_Work to be completed_
Without including any pictures, reproduce the full listing exactly.

>>>

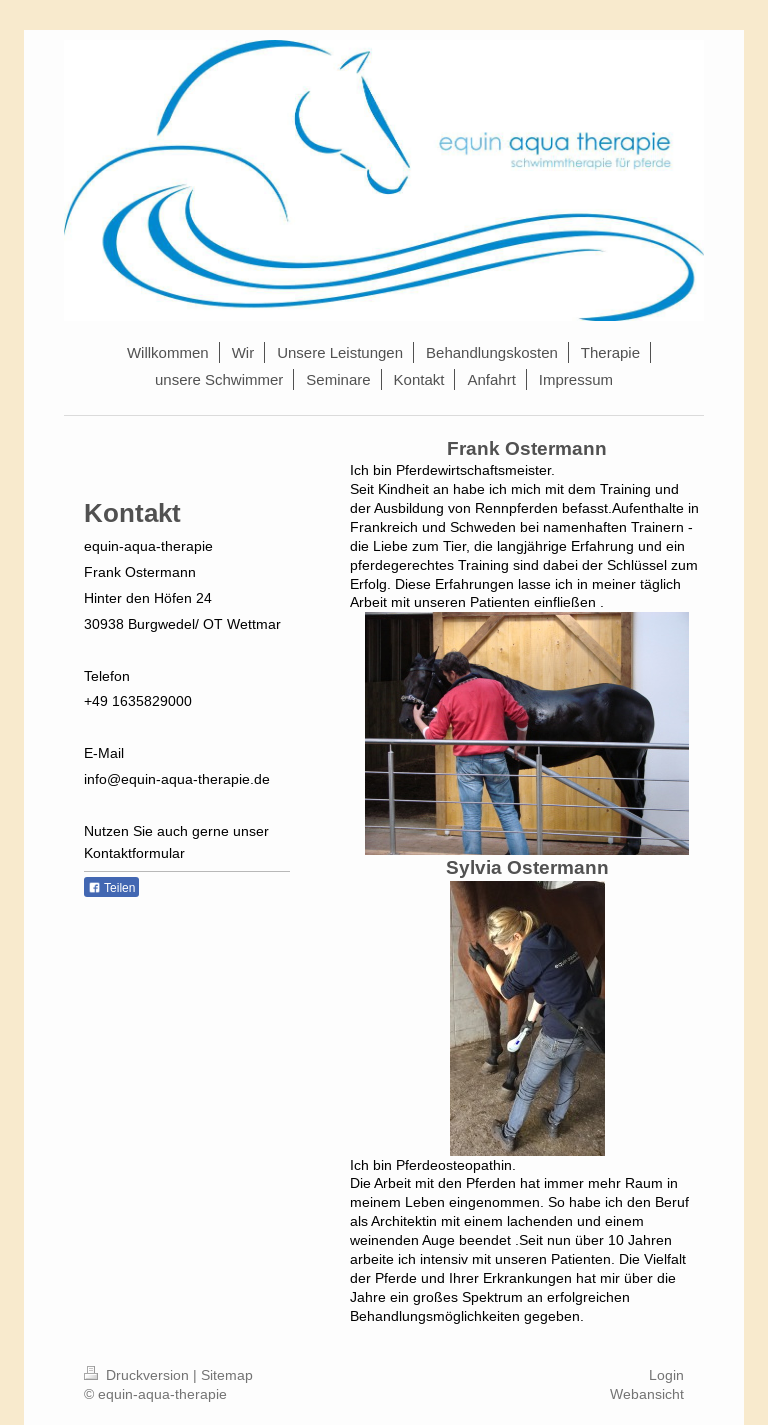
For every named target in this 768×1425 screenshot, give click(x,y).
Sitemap (227, 1375)
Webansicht (647, 1394)
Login (666, 1375)
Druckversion (138, 1375)
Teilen (111, 888)
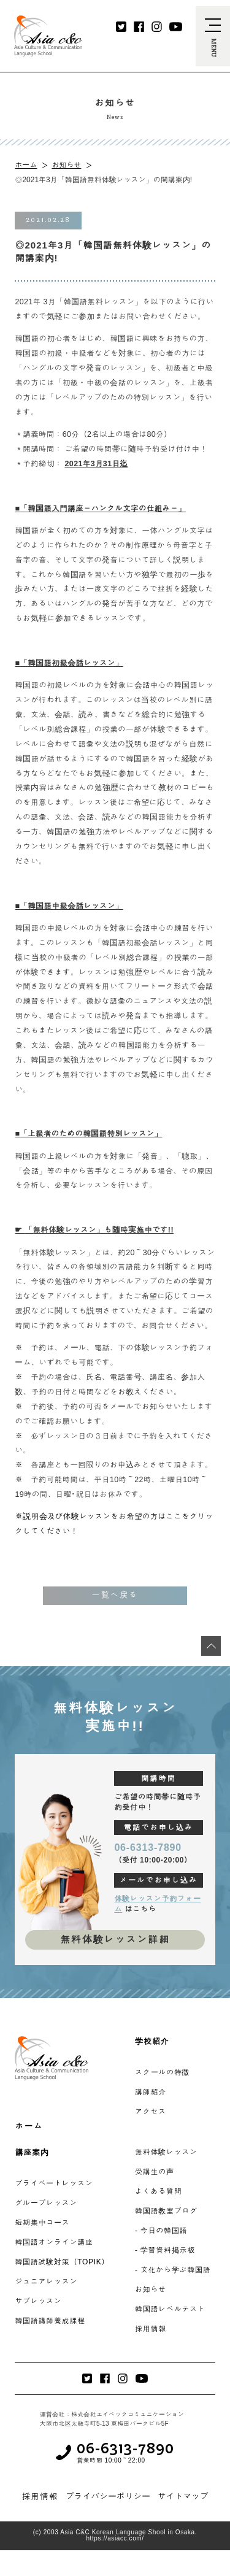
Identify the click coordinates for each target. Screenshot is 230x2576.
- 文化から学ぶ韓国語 (172, 2270)
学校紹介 (152, 2041)
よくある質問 (158, 2191)
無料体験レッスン (166, 2152)
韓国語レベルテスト (170, 2309)
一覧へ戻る (115, 1595)
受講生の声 (154, 2171)
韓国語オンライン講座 (54, 2242)
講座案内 (31, 2152)
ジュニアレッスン (46, 2281)
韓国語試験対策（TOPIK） (62, 2262)
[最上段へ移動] (211, 1646)
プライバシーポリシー (108, 2496)
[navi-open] (213, 36)
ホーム (26, 165)
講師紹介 (150, 2092)
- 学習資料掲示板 (165, 2250)
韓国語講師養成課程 (50, 2320)
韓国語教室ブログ (166, 2211)
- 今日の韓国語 (161, 2230)
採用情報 (150, 2328)
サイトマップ (183, 2496)
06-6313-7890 (148, 1847)
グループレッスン (46, 2203)
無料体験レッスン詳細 (115, 1939)
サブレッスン (38, 2301)
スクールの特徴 (162, 2072)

<<<

_Written response_
For every named target in this 768×1425 screenshot, give click(x,y).
Sitemap (227, 1375)
Webansicht (647, 1394)
Login (666, 1375)
Druckversion (138, 1375)
Teilen (111, 888)
Identify the click coordinates for each target. Screenshot is 230x2576.
- 文化から学ぶ韓国語 (172, 2270)
学校紹介 (152, 2041)
よくある質問 (158, 2191)
無料体験レッスン (166, 2152)
韓国語レベルテスト (170, 2309)
一覧へ戻る (115, 1595)
受講生の声 (154, 2171)
韓国語オンライン講座 (54, 2242)
講座案内 (31, 2152)
ジュニアレッスン (46, 2281)
韓国語試験対策（TOPIK） (62, 2262)
[最上段へ移動] (211, 1646)
プライバシーポリシー (108, 2496)
[navi-open] (213, 36)
ホーム (26, 165)
講師紹介 (150, 2092)
- 学習資料掲示板 (165, 2250)
韓国語講師養成課程 (50, 2320)
韓国語教室ブログ (166, 2211)
- 今日の韓国語 (161, 2230)
採用情報 (150, 2328)
サイトマップ (183, 2496)
06-6313-7890 (148, 1847)
グループレッスン (46, 2203)
無料体験レッスン詳細 (115, 1939)
サブレッスン (38, 2301)
スクールの特徴 (162, 2072)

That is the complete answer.